Published 12 Jun 2026 in cs.CL | (2606.14580v1)

Abstract: Identifying persuasive rhetorical cues is critical across domains, from detecting information manipulation and improving AI safety to advancing public health communication. We propose Persuasion Index (PI), a taxonomy of 15 dimensions grounded in persuasion theories from psychology and communication, and one transparent implementation using 55 sub-features built from lexicons and rule-based detectors. The taxonomy is modular: individual detectors can be replaced while preserving the theoretical structure. By evaluating PI on four public datasets varying in domain, style, and outcome measures, we show that PI provides a shared feature space for interpreting rhetorical patterns associated with persuasion-related outcomes. Linear models show that PI features carry meaningful predictive signal while remaining computationally lightweight. Dimension-level analyses reveal recurring associations between PI dimensions and persuasion outcomes across datasets, while also highlighting topic- and stance-specific variation.
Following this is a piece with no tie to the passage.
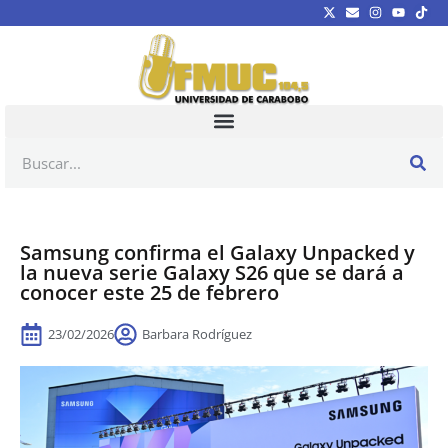
Samsung confirma el Galaxy Unpacked y
la nueva serie Galaxy S26 que se dará a
conocer este 25 de febrero
23/02/2026
Barbara Rodríguez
We release PI as an open-source package and web interface for principled and auditable analysis of human and AI-mediated communication.

Summary

  • The paper introduces a transparent, theory-grounded framework that quantifies persuasive rhetoric using a 15-dimension taxonomy and 55 sub-feature detectors.
  • It leverages established lexicons and rule-based methods to capture Logos, Ethos, and Pathos, facilitating interpretable and modular analysis of text.
  • Empirical validation across multiple datasets demonstrates that its fine-grained features rival black-box models like RoBERTa and GPT-4o in performance.
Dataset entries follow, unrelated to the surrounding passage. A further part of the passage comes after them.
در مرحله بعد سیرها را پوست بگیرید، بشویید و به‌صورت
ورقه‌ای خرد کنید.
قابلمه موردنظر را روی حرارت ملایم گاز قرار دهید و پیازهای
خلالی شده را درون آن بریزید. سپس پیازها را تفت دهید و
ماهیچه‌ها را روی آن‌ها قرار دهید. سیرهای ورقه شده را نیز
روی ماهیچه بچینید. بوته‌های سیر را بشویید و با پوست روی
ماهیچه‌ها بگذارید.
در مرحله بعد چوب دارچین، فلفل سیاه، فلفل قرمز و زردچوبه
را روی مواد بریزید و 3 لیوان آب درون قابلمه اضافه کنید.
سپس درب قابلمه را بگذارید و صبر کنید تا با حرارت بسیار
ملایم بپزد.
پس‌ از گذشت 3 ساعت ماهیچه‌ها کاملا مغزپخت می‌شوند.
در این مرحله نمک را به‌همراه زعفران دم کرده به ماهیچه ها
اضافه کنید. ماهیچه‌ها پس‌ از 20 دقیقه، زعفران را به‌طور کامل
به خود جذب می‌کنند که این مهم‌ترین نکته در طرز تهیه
Persuasion Index: A Formal, Theory-Grounded Architecture for Persuasion Analysis

The "Persuasion Index: A Theory-Guided Framework for Persuasion Analysis" (2606.14580) introduces the Persuasion Index (PI), a transparent, interpretable, and extensible taxonomy for characterizing persuasive rhetoric in natural language. Leveraging enduring theories of persuasion in psychology and communication studies, PI consolidates prior fragmented approaches into a 15-dimension framework, supported by 55 sub-feature detectors based on lexicons, rule-based methods, and validated resources. This essay provides an expert-level summary of the architecture, evaluation methodology, main results, and broader implications.
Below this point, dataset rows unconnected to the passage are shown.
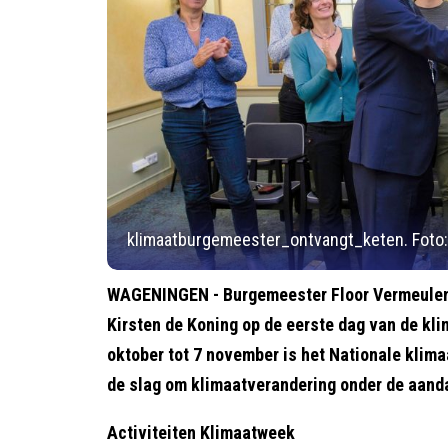
klimaatburgemeester_ontvangt_keten. Fot
WAGENINGEN - Burgemeester Floor Vermeulen
Kirsten de Koning op de eerste dag van de kl
oktober tot 7 november is het Nationale klim
de slag om klimaatverandering onder de aanda
Activiteiten Klimaatweek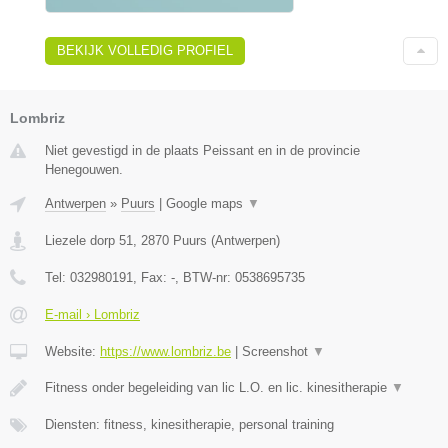
BEKIJK VOLLEDIG PROFIEL
Lombriz
Niet gevestigd in de plaats Peissant en in de provincie
Henegouwen.
Antwerpen
»
Puurs
|
Google maps
▼
Liezele dorp 51
,
2870
Puurs
(
Antwerpen
)
Tel:
032980191
, Fax:
-
, BTW-nr:
0538695735
E-mail › Lombriz
Website:
https://www.lombriz.be
|
Screenshot
▼
Fitness onder begeleiding van lic L.O. en lic. kinesitherapie
▼
Diensten: fitness, kinesitherapie, personal training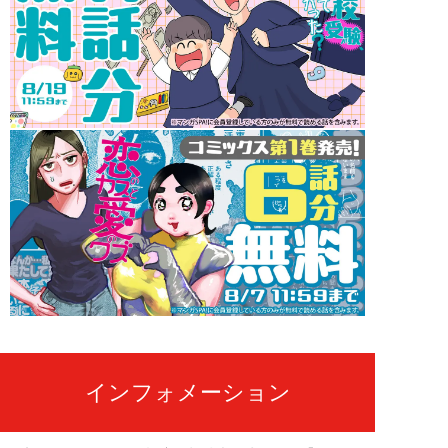
インフォメーション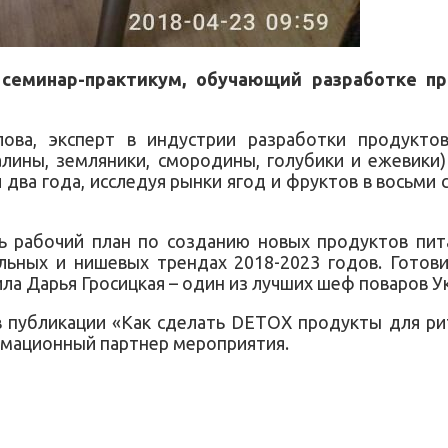
 семинар-практикум, обучающий разработке п
лова, эксперт в индустрии разработки продукто
алины, земляники, смородины, голубики и ежевики
два года, исследуя рынки ягод и фруктов в восьми 
ть рабочий план по созданию новых продуктов п
льных и нишевых трендах 2018-2023 годов. Готов
ла Дарья Гросицкая – один из лучших шеф поваров У
 публикации «Как сделать DETOX продукты для рит
рмационный партнер мероприятия.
Theoretical Foundations and Taxonomy

PI is constructed atop the Aristotelian triad—Logos, Ethos, Pathos—to provide comprehensive rhetorical coverage. Under each high-level category, relevant dimensions are defined according to empirical and meta-analytic results in persuasion research.

  • Logos (reason-based appeals): Includes Evidence (facts/statistics), Logic and Cohesion (explicit connective structure), Argumentation (claim explicitness and premise density), Specificity (concreteness/abstraction anchored in construal-level theory), and Opponent's View (acknowledgment/refutation).
  • Ethos (credibility-based appeals): Authority and Credibility (trust/expertise), Politeness (reactance mitigation), Commitment (speaker's expressed resolve), Style (linguistic fluency and surface features).
  • Pathos (emotion-based appeals): Sentiment/Emotion (affective charge), Impact (future-oriented consequences/gain-loss framing), Engagement (psychological immersion/self-reference), Reciprocity, Scarcity and Urgency, Propaganda (heuristically-driven compliance and distortion).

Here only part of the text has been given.